Depois da devoração, todas as coisas do morto eram queimadas, inclusive sua casa, roça e lugares por onde costumava passar. Os parentes entravam então em um luto, cujo período dependia da proximidade com o morto, em que não participavam de festas nem falavam muito. O fim do luto era marcado por uma caçada coletiva, em que as presas eram moqueadas, choradas e ingeridas como se fossem o morto, mas, neste caso, eram comidas por todos. A partir de então o espírito passava a viver plenamente no mundo subaquático dos mortos e quando quisesse voltar à superfície da terra, o fazia na forma de queixada, sendo comido pelos Wari' e retornando assim ao mundo dos mortos.

Em razão do contato mais intenso com os brancos, particularmente com missionários protestantes, os Wari' deixaram de comer os mortos, passando a enterrá-los.

Práticas Yanomami


Entre os Yanomami, o canibalismo mortuário e o canibalismo guerreiro se complementam simbolicamente por meio da divisão do trabalho funerário entre parentes, afins e inimigos. Mesmo quando não ocorre de forma efetiva (com a ingestão das cinzas do morto misturadas a um mingau de banana), o consumo (real ou simbólico) de partes do morto e a eliminação de todos os traços que despertam sua memória garantem que o espírito do falecido siga para sua morada no mundo dos mortos (hutu mosi). A correta realização dos ritos funerários é fundamental para a manutenção do equilíbrio cósmico, uma vez que todo o ciclo da vida repousa sobre a separação entre o mundo dos vivos e o mundo dos mortos.

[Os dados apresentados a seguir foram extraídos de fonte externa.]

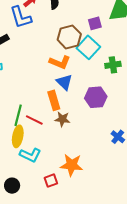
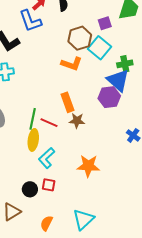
blue triangle: (64, 82) -> (118, 80), moved, size x1.4
cyan L-shape: (30, 155) -> (47, 158), turned 115
red square: (51, 181) -> (49, 185), moved, turned 32

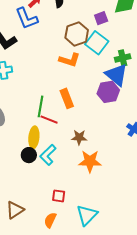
green line: (33, 119) -> (40, 106), moved
brown star: (77, 121) -> (79, 137), moved
red square: (49, 185) -> (59, 196), moved
black circle: (30, 189) -> (29, 155), moved

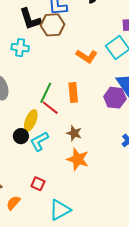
brown hexagon: (77, 34) -> (53, 25), moved
orange semicircle: (50, 220) -> (13, 203), moved

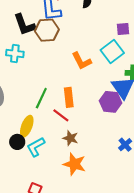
orange L-shape: (87, 56) -> (82, 61), turned 30
red line: (50, 108) -> (61, 115), moved

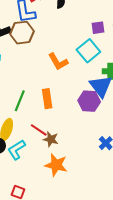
red line: (61, 115) -> (39, 130), moved

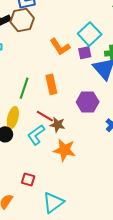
purple square: (98, 28) -> (85, 53), moved
purple hexagon: (89, 101) -> (88, 102), moved
cyan L-shape: (17, 150) -> (36, 135), moved

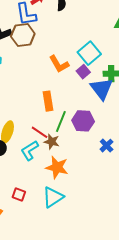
purple square: (85, 53) -> (83, 72), turned -32
green line: (24, 88) -> (61, 122), moved
cyan triangle: (53, 203) -> (53, 197), moved

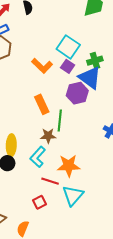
purple hexagon: (83, 121) -> (77, 93), moved
red line: (40, 132) -> (50, 181), moved
brown star: (52, 142) -> (48, 136), moved
red square: (19, 194) -> (39, 202), turned -32

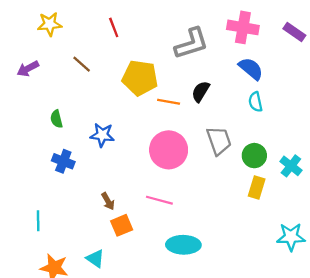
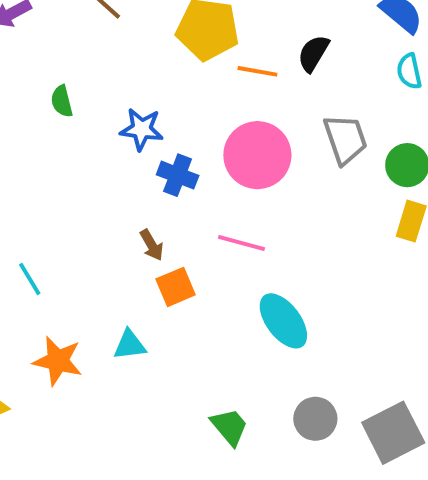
blue cross: (63, 161) -> (178, 175), moved
cyan line: (38, 221) -> (30, 279), turned -30
cyan ellipse: (183, 245) -> (283, 321), turned 52
cyan triangle: (95, 259) -> (130, 345), turned -42

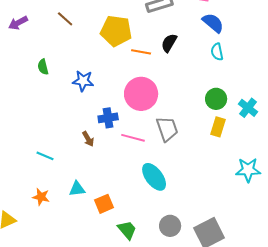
gray trapezoid: (345, 139) -> (167, 129), moved
blue cross: (178, 175) -> (108, 118), moved, turned -30
cyan line: (30, 279) -> (45, 156), moved, turned -36
orange square: (176, 287) -> (104, 204), moved
orange star: (58, 361) -> (41, 197), size x0.7

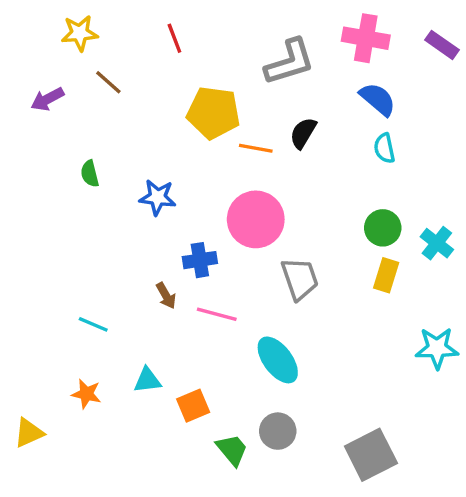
brown line: (65, 19) -> (108, 82), moved
pink line: (133, 138) -> (217, 314), moved
gray circle: (170, 226) -> (278, 431), moved

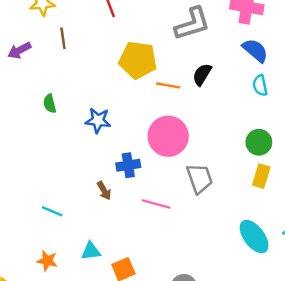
brown line: (108, 82) -> (63, 38), turned 40
pink line: (217, 314) -> (156, 204), moved
cyan ellipse: (278, 360) -> (254, 237), moved

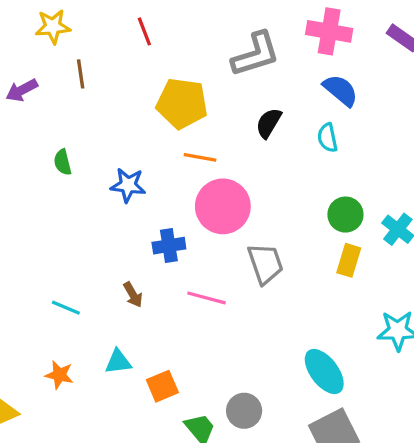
orange line: (168, 85) -> (200, 157), moved
cyan semicircle: (260, 85) -> (327, 138), moved
brown arrow: (104, 191) -> (133, 295), moved
cyan ellipse: (254, 237) -> (324, 372), moved

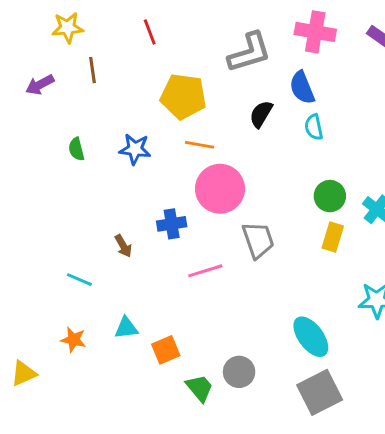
blue semicircle: (341, 90) -> (302, 88), moved, turned -152
blue star: (128, 185) -> (135, 149), moved
brown arrow: (133, 295) -> (123, 246), moved
pink line: (206, 298) -> (205, 271), turned -32

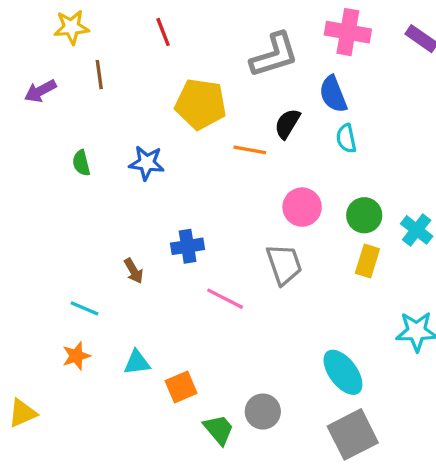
orange line: (199, 145) -> (250, 150), moved
pink circle: (220, 189) -> (302, 207), moved, size x0.7
pink line: (205, 271) -> (225, 299), turned 44
orange star: (73, 340) -> (76, 356), moved, turned -30

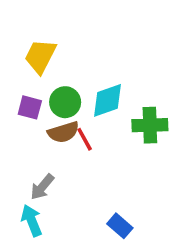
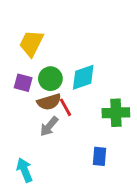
green cross: (150, 125) -> (116, 113), moved
gray arrow: (42, 187) -> (49, 126), moved
blue rectangle: (120, 226) -> (100, 156), moved, turned 54

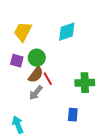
cyan diamond: (83, 77) -> (67, 32), moved
brown semicircle: (49, 102) -> (36, 75), turned -36

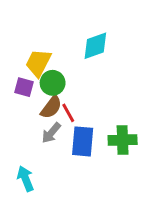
yellow trapezoid: (23, 32) -> (38, 63), moved
green cross: (85, 83) -> (123, 140), moved
blue rectangle: (73, 115) -> (83, 141), moved, size x1.5

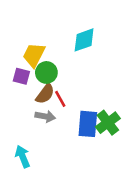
gray arrow: (51, 133) -> (45, 116), turned -120
green cross: (123, 140) -> (108, 123), turned -35
blue rectangle: (83, 141) -> (88, 124), moved

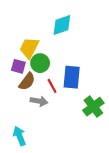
cyan diamond: (84, 40) -> (62, 25), moved
brown semicircle: (45, 94) -> (27, 82), moved
blue rectangle: (88, 124) -> (72, 77), moved

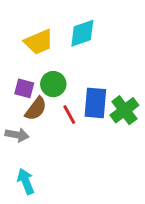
yellow trapezoid: (29, 48) -> (39, 42), moved, turned -140
gray arrow: (39, 101) -> (17, 135), moved
green cross: (93, 107) -> (124, 110), moved

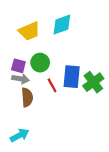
brown semicircle: (36, 109) -> (27, 97), moved, turned -42
gray arrow: (17, 135) -> (21, 79), moved
cyan arrow: (26, 181) -> (20, 135), turned 84

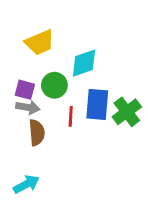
cyan diamond: (62, 25) -> (84, 63), moved
red line: (52, 85) -> (71, 116), turned 32

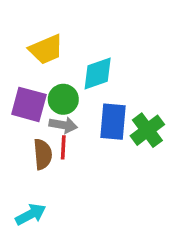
purple square: (25, 90) -> (29, 104), size x1.5
gray arrow: (28, 107) -> (63, 125), moved
red line: (71, 116) -> (63, 147), moved

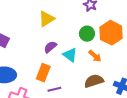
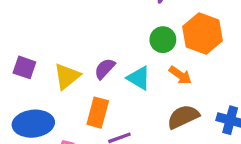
yellow triangle: (47, 19) -> (67, 76), moved

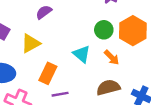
purple semicircle: (105, 69) -> (44, 12), moved

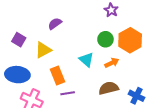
orange arrow: (112, 57) -> (112, 63), turned -72
orange rectangle: (48, 73) -> (58, 76), turned -48

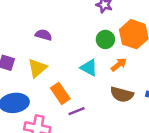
purple semicircle: (55, 24) -> (44, 35), turned 64
brown semicircle: (109, 88) -> (122, 94), turned -138

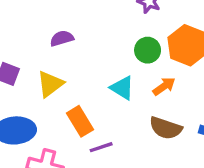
purple semicircle: (44, 35) -> (62, 38), turned -35

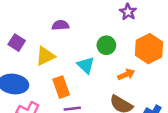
green circle: (148, 50) -> (106, 45), moved
cyan triangle: (122, 88) -> (86, 65), moved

Com exceção das mortes por velhice, não há, entre os Yanomami, morte considerada natural. As doenças são diagnosticadas como decorrência: de uma agressão realizada por espíritos deletérios - muitas vezes enviados por xamãs inimigos -, da morte de um “duplo animal” (rĩxi a) ou de ações de feitiçaria guerreira. Em caso de conflitos intercomunitários, as mortes violentas diagnosticadas como fruto de ações xamânicas ou feitiçaria são seguidas de procedimentos realizados separadamente. De um lado, por, parentes e afins, e de outro, pelos inimigos e “matadores”.

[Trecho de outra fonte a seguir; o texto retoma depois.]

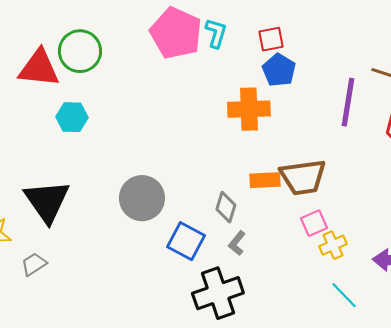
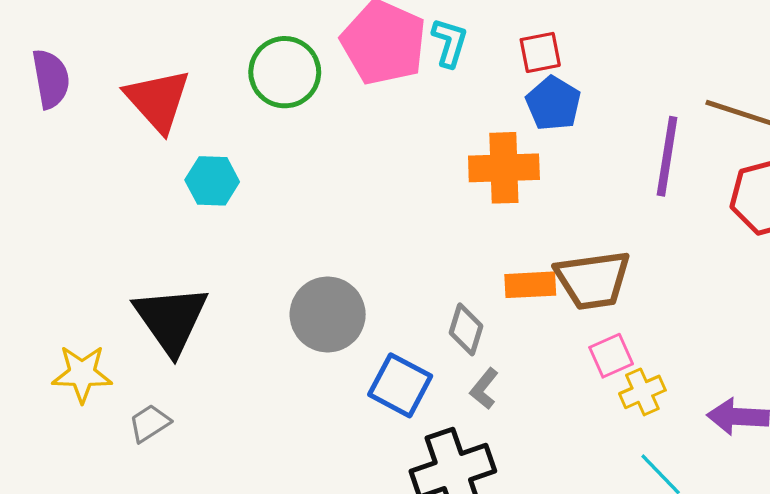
green circle: (80, 51) -> (285, 72), moved
red triangle: (39, 68) -> (158, 100), turned 42

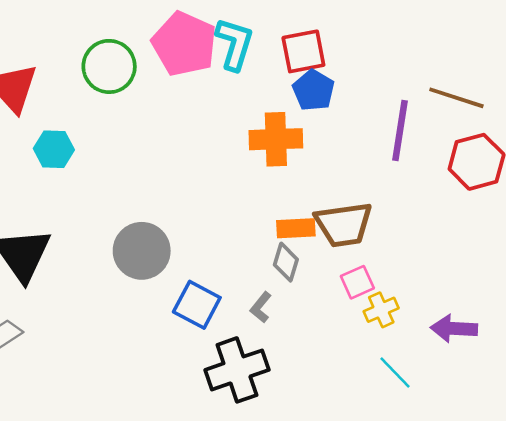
cyan L-shape: (450, 43) -> (234, 44), size x1.4
red square: (540, 52) -> (303, 51), size x1.4
gray diamond: (466, 329) -> (286, 262), moved

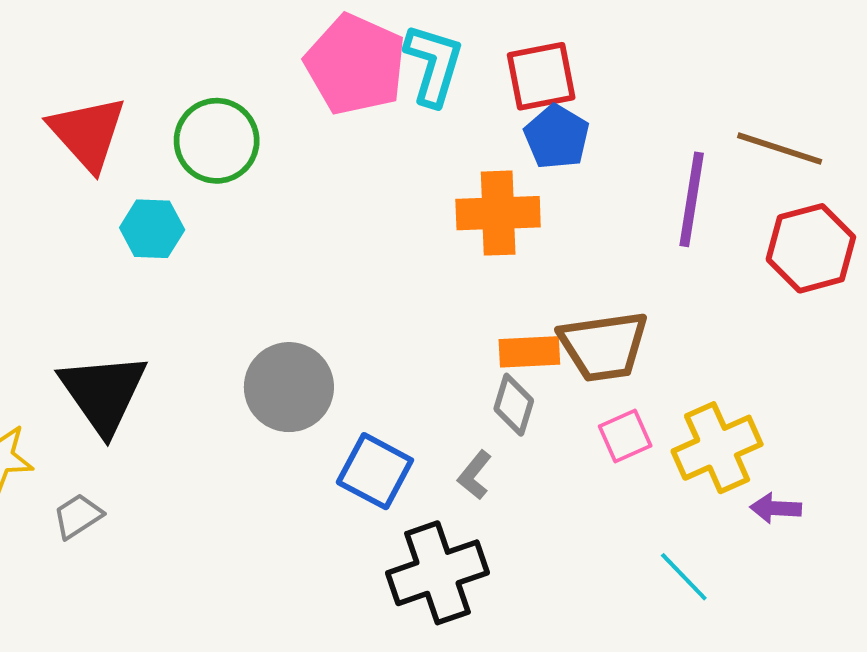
green circle: (109, 66) -> (217, 141), moved
yellow cross: (381, 310) -> (717, 448), moved, size x1.6
purple arrow: (454, 329) -> (776, 508), size x0.7

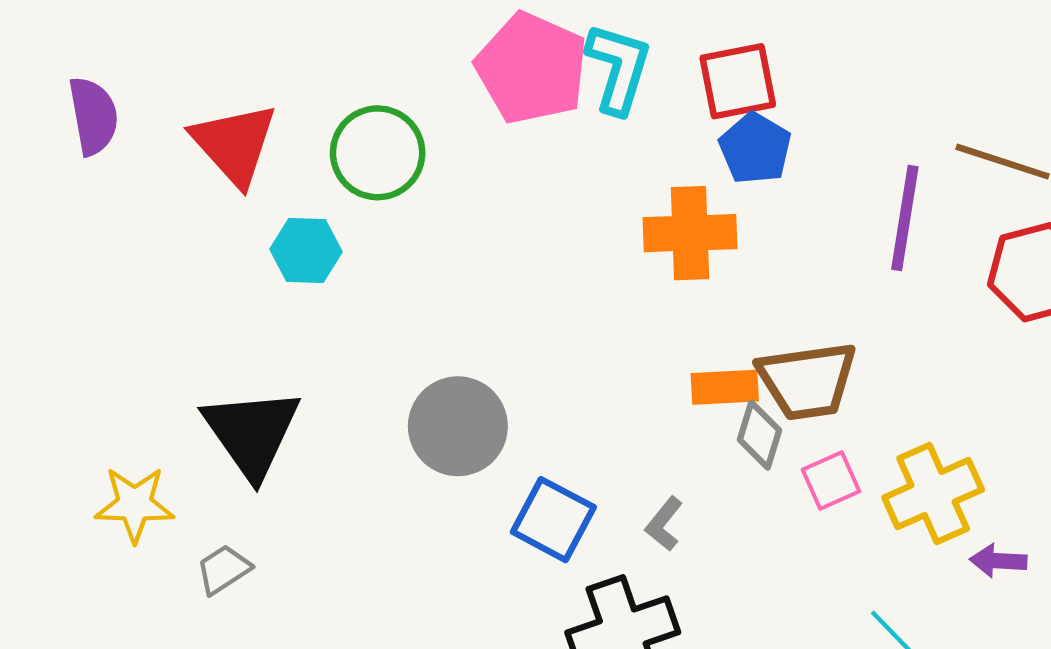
gray diamond: (514, 405) -> (759, 435), moved

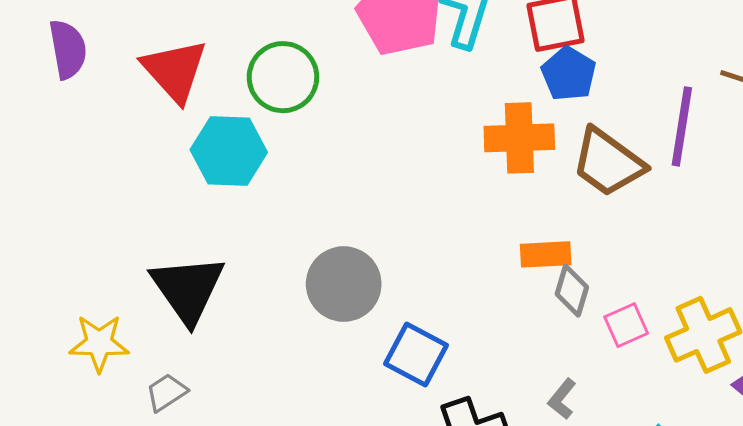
cyan hexagon: (306, 250) -> (229, 151), size x1.4
brown trapezoid: (807, 381) -> (608, 163), moved, turned 44
gray L-shape: (664, 524) -> (562, 399), moved

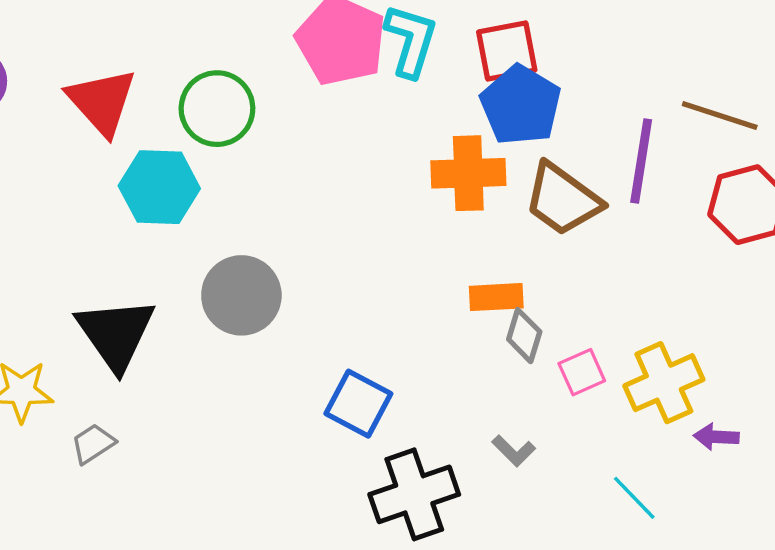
blue pentagon: (569, 74) -> (521, 105), size x1.4
gray circle: (344, 284) -> (241, 295), moved
gray L-shape: (562, 399) -> (514, 451), turned -84

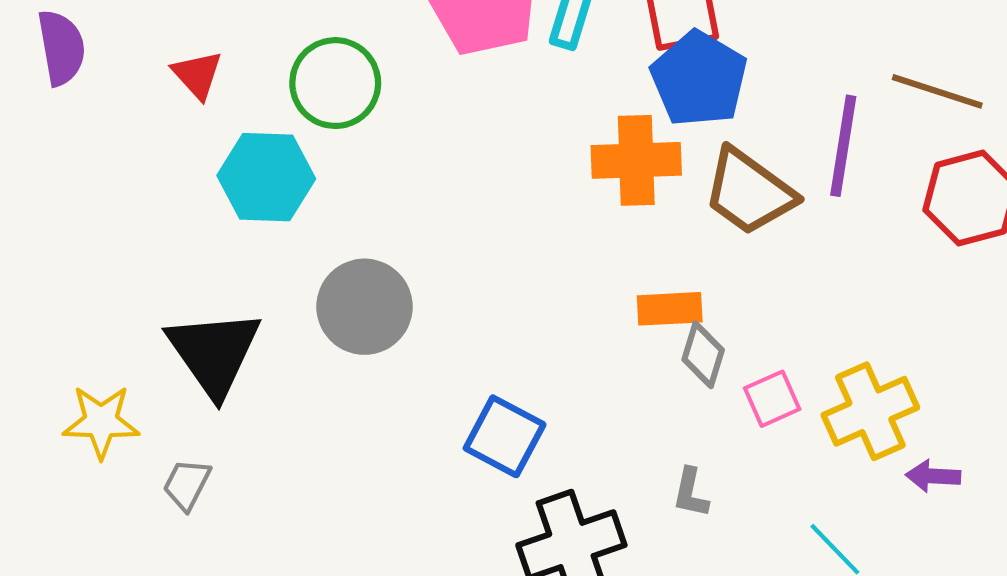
red triangle: (102, 102) -> (197, 75), size x0.6
gray trapezoid: (93, 444) -> (187, 484), turned -30
gray L-shape: (514, 451) -> (691, 493), turned 57

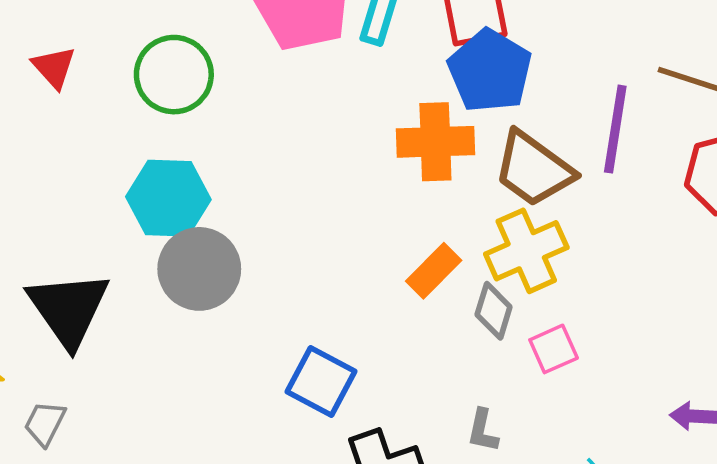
cyan hexagon: (266, 177) -> (168, 198), moved
orange rectangle: (670, 309) -> (434, 271), moved, turned -42
yellow cross: (870, 411) -> (526, 251), moved

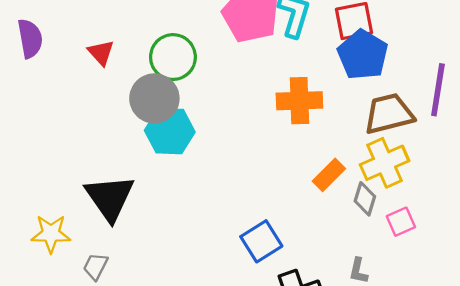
orange cross: (435, 142) -> (299, 101), moved
brown trapezoid: (534, 169) -> (389, 114), turned 130
gray circle: (199, 269) -> (154, 98), moved
blue square: (321, 382) -> (261, 241), turned 30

Após a morte, o defunto é envolto em folhas e cipós e suspenso em uma árvore em alguma parte remota da floresta. Enquanto as partes moles de seu corpo se decompõem, seus parentes organizam uma grande festa. Convidam aldeias aliadas e saem para uma caçada coletiva (henimu) que dura alguns dias.

Longe dali, o responsável pela morte se isola de sua comunidade para cumprir os ritos de “purificação do matador” (unokaemu). A poluição pelo cheiro do sangue de sua vítima (mesmo em casos de morte por feitiçaria ou xamanismo guerreiro) pode levá-lo à morte. Simbolicamente, sua condição o iguala a um animal necrófago, como o urubu, por isso, a decomposição do cadáver é compreendida como a digestão simbólica da carne e do sangue do morto no estômago do matador. O ritual de purificação se completa ao mesmo tempo em que a decomposição das carnes do defunto chega ao fim. O matador se submete ao final do ritual de purificação, se pinta, veste adereços e retorna a sua comunidade.

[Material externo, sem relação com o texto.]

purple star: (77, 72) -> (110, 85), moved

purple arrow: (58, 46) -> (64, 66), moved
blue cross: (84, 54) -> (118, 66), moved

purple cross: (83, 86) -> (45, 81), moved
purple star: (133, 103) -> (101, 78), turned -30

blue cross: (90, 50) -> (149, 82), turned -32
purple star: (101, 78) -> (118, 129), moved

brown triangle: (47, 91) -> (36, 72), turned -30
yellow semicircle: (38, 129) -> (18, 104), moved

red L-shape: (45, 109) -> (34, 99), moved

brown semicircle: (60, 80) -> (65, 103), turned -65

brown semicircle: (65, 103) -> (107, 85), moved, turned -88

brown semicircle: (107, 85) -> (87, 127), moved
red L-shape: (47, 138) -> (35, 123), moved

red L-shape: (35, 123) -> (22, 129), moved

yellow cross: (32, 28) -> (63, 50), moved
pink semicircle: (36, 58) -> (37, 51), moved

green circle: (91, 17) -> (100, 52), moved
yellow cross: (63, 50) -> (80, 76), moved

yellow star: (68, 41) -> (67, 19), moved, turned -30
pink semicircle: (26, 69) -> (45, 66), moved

No mesmo período, os ossos do morto são recolhidos por seus parentes e tem início o grande festival funerário intercomunitário denominado reahu. Durante a festa, os ossos do morto são queimados em uma grande fogueira. Suas cinzas são recolhidas e acondicionadas em cabaças distribuídas entre seus parentes. Meses mais tarde, essas cabaças serão reabertas em um novo ciclo de festividades funerárias, na qual aliados se encontram para chorar o morto. Nessas ocasiões, as cinzas do defunto podem ser ingeridas misturadas a um mingau de banana ou enterradas, dependendo da região, da causa da morte ou da idade da pessoa morta.

A antropofagia é, antes de tudo, uma forma de pensamento que, entre os Yanomami, movimenta um sistema de reciprocidade ritual. O trabalho funerário é dividido entre aliados, que no papel de sepultadores, trocam o consumo ritual das cinzas do cadáver pelos alimentos e a hospitalidade do anfitrião que organiza a festa, e os inimigos matadores, que consomem simbolicamente as carnes e o sangue de sua vítima, efetivando assim a eliminação dos traços do morto. A separação entre vivos e mortos fundamenta tudo isso. Dessa forma, a existência do mundo dos vivos é garantida pela preservação da periodicidade, sustentada essencialmente pela eliminação de todo e qualquer traço que possa provocar o retorno dos espectros.